La procédure européenne d'injonction de payer s'applique en matière civile et commerciale dans les litiges transfrontaliers. Il s'agit des litiges dans lesquels une des parties a son domicile ou sa résidence habituelle dans un autre État que l’État de la juridiction saisie.

Elle ne peut pas être utilisée pour les litiges relatifs :

  • aux matières fiscale, douanière ou administrative, ni à la responsabilité de l'État dans l'exercice de la puissance publique,
  • aux régimes matrimoniaux ou aux successions,
  • aux faillites, concordats et autres procédures analogues,
  • à la sécurité sociale,
  • au droit du travail.

La créance dont le paiement est réclamé peut avoir pour origine un contrat. La créance doit être de nature pécuniaire, d'un montant déterminé et exigible à la date d'introduction de la demande.

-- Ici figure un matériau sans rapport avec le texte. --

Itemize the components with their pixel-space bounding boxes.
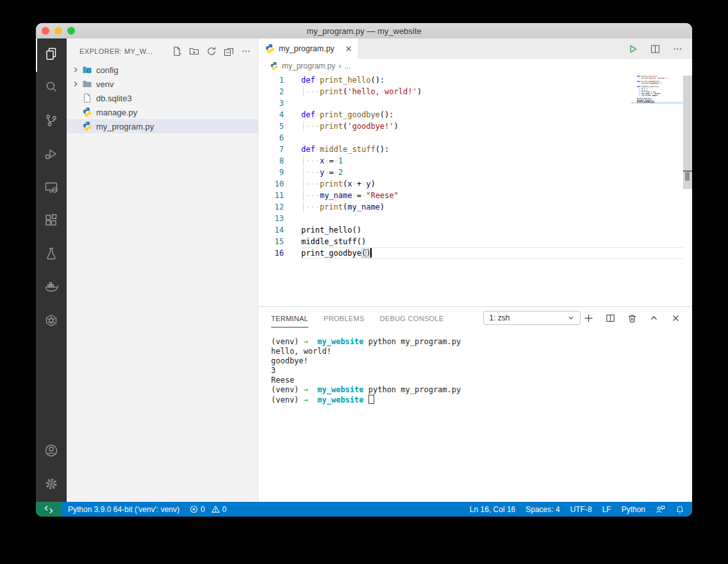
more-editor-actions-icon[interactable]: [672, 44, 683, 54]
remote-indicator[interactable]: [36, 502, 62, 517]
cursor-position-status[interactable]: Ln 16, Col 16: [470, 505, 515, 514]
breadcrumb[interactable]: my_program.py › ...: [258, 59, 692, 73]
line-number: 5: [258, 120, 284, 132]
tree-item-label: venv: [96, 79, 113, 89]
bell-icon[interactable]: [675, 505, 684, 514]
line-content: ····print('hello,·world!'): [301, 86, 683, 97]
activity-settings[interactable]: [36, 469, 67, 502]
minimize-window-button[interactable]: [54, 27, 62, 35]
code-line-1[interactable]: 1def·print_hello():: [258, 74, 683, 86]
search-icon: [44, 79, 59, 97]
run-python-file-icon[interactable]: [627, 44, 638, 54]
code-line-9[interactable]: 9····y·=·2: [258, 167, 683, 178]
activity-remote-explorer[interactable]: [36, 172, 67, 205]
line-content: ····print(my_name): [301, 201, 683, 213]
zoom-window-button[interactable]: [67, 27, 75, 35]
activity-accounts[interactable]: [36, 435, 67, 469]
more-actions-icon[interactable]: [241, 46, 251, 56]
code-line-13[interactable]: 13: [258, 213, 683, 224]
chevron-down-icon: [567, 314, 575, 322]
tree-item-config[interactable]: config: [67, 63, 258, 77]
code-line-3[interactable]: 3: [258, 97, 683, 109]
line-content: middle_stuff(): [301, 236, 683, 247]
activity-testing[interactable]: [36, 238, 67, 272]
code-line-7[interactable]: 7def·middle_stuff():: [258, 144, 683, 155]
line-content: def·print_goodbye():: [301, 109, 683, 120]
minimap[interactable]: def·print_hello():····print('hello,·worl…: [631, 76, 683, 103]
code-line-2[interactable]: 2····print('hello,·world!'): [258, 86, 683, 97]
terminal-line: 3: [271, 366, 692, 376]
chevron-right-icon[interactable]: [70, 67, 81, 73]
code-editor[interactable]: 1def·print_hello():2····print('hello,·wo…: [258, 73, 692, 306]
code-line-8[interactable]: 8····x·=·1: [258, 155, 683, 167]
code-line-15[interactable]: 15middle_stuff(): [258, 236, 683, 247]
tree-item-db-sqlite3[interactable]: db.sqlite3: [67, 91, 258, 105]
activity-kubernetes[interactable]: [36, 305, 67, 338]
account-icon: [44, 443, 59, 461]
activity-extensions[interactable]: [36, 205, 67, 238]
editor-lines[interactable]: 1def·print_hello():2····print('hello,·wo…: [258, 74, 683, 259]
tab-debug-console[interactable]: DEBUG CONSOLE: [380, 309, 444, 328]
indentation-status[interactable]: Spaces: 4: [525, 505, 559, 514]
terminal-shell-select[interactable]: 1: zsh: [483, 311, 581, 325]
code-line-6[interactable]: 6: [258, 132, 683, 144]
breadcrumb-more[interactable]: ...: [344, 62, 351, 70]
activity-source-control[interactable]: [36, 105, 67, 138]
code-line-14[interactable]: 14print_hello(): [258, 224, 683, 236]
tree-item-my-program-py[interactable]: my_program.py: [67, 119, 258, 133]
chevron-right-icon[interactable]: [70, 81, 81, 87]
line-content: print_hello(): [301, 224, 683, 236]
activity-search[interactable]: [36, 72, 67, 105]
source-control-icon: [44, 113, 59, 131]
new-folder-icon[interactable]: [189, 46, 199, 56]
tree-item-venv[interactable]: venv: [67, 77, 258, 91]
new-terminal-icon[interactable]: [584, 313, 593, 323]
editor-scrollbar[interactable]: [683, 73, 692, 306]
kill-terminal-icon[interactable]: [627, 313, 637, 323]
split-terminal-icon[interactable]: [606, 313, 615, 323]
terminal-line: (venv) → my_website python my_program.py: [271, 385, 692, 395]
close-panel-icon[interactable]: [671, 313, 681, 323]
code-line-10[interactable]: 10····print(x·+·y): [258, 178, 683, 190]
code-line-5[interactable]: 5····print('goodbye!'): [258, 120, 683, 132]
problems-status[interactable]: 0 0: [190, 505, 226, 514]
refresh-icon[interactable]: [206, 46, 217, 56]
code-line-4[interactable]: 4def·print_goodbye():: [258, 109, 683, 120]
new-file-icon[interactable]: [172, 46, 182, 56]
terminal-line: (venv) → my_website python my_program.py: [271, 337, 692, 347]
tree-item-manage-py[interactable]: manage.py: [67, 105, 258, 119]
gear-icon: [44, 476, 59, 494]
feedback-icon[interactable]: [656, 504, 665, 514]
encoding-status[interactable]: UTF-8: [570, 505, 592, 514]
breadcrumb-file[interactable]: my_program.py: [282, 62, 335, 70]
terminal-line: goodbye!: [271, 356, 692, 366]
warning-icon: [211, 505, 220, 513]
language-status[interactable]: Python: [622, 505, 645, 514]
remote-icon: [44, 504, 54, 515]
close-window-button[interactable]: [42, 27, 49, 35]
remote-explorer-icon: [44, 179, 59, 197]
eol-status[interactable]: LF: [602, 505, 611, 514]
code-line-16[interactable]: 16print_goodbye(): [258, 247, 683, 259]
activity-explorer[interactable]: [36, 38, 67, 72]
terminal-line: hello, world!: [271, 347, 692, 356]
activity-run-debug[interactable]: [36, 138, 67, 172]
activity-bar-spacer: [36, 338, 67, 435]
tab-my-program[interactable]: my_program.py: [258, 38, 359, 59]
tab-terminal[interactable]: TERMINAL: [271, 309, 308, 328]
collapse-folders-icon[interactable]: [224, 46, 234, 56]
desktop-background: my_program.py — my_website: [0, 0, 728, 564]
files-icon: [44, 46, 59, 64]
tab-problems[interactable]: PROBLEMS: [324, 309, 365, 328]
maximize-panel-icon[interactable]: [649, 313, 659, 323]
code-line-12[interactable]: 12····print(my_name): [258, 201, 683, 213]
terminal-content[interactable]: (venv) → my_website python my_program.py…: [258, 329, 692, 502]
line-number: 9: [258, 167, 284, 178]
split-editor-icon[interactable]: [650, 44, 661, 54]
minimap-line: print_goodbye(): [637, 101, 683, 103]
python-interpreter-status[interactable]: Python 3.9.0 64-bit ('venv': venv): [68, 505, 179, 514]
code-line-11[interactable]: 11····my_name·=·"Reese": [258, 190, 683, 201]
line-number: 2: [258, 86, 284, 97]
tab-close-icon[interactable]: [344, 44, 353, 53]
activity-docker[interactable]: [36, 272, 67, 305]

Le demandeur doit présenter sa demande au moyen du formulaire A.

Formulaire
Demande d'injonction de payer européenne

Accéder au formulaire  

Commission européenne

La juridiction compétente est celle du lieu du domicile du défendeur, mais d'autres critères de compétence peuvent être applicables comme par exemple le lieu de situation de l'immeuble visé par la créance.

Le juge se prononce à partir d'un descriptif des éléments de preuve fourni par le demandeur.

La juridiction saisie examine la requête. Si le formulaire est dûment rempli, elle délivre l'injonction de payer européenne dans un délai de 30 jours à compter de l'instruction de la demande.

L'injonction de payer européenne est signifiée ou notifiée au défendeur selon les dispositions du droit national de l'État où la signification ou la notification doit être effectuée.

Elle devient exécutoire, sauf si le défendeur forme opposition dans les délais.

 À noter

une demande introduite à l'encontre d'un consommateur ne peut qu'être portée devant la juridiction du lieu du domicile du consommateur.

Le défendeur a 30 jours après la notification pour former opposition.

Dans ce cas, le litige est examiné par la juridiction nationale compétente.

Pour former opposition, le défendeur peut utiliser le formulaire type (formulaire F) qui lui est transmis avec l'injonction de payer.

Il peut également former opposition par lettre ou par tout autre moyen de communication accepté par l'État membre d'origine (par la voie électronique par exemple).

Après avoir été déclarée exécutoire, l'ordonnance d'injonction de payer européenne peut être exécutée directement dans tout État de l'Union européenne, sans aucune procédure de reconnaissance préalable.

Suspension

Sous certaines conditions, le défendeur peut obtenir la suspension de l'injonction de payer européenne par la juridiction compétente dans l’État d'exécution.

Cette suspension ne peut être obtenue que dans la mesure où une demande de réexamen a été introduite devant le juge d'origine.

La juridiction compétente de l'État d'exécution peut :

  • soit limiter la procédure d'exécution à des mesures conservatoires,
  • soit soumettre l'exécution à la constitution d'une garantie,
  • soit suspendre la procédure d'exécution.

Refus d'exécution

Le défendeur peut également demander un refus d'exécution (si par exemple l'injonction de payer européenne est incompatible avec une décision ou une injonction rendue antérieurement dans tout État membre).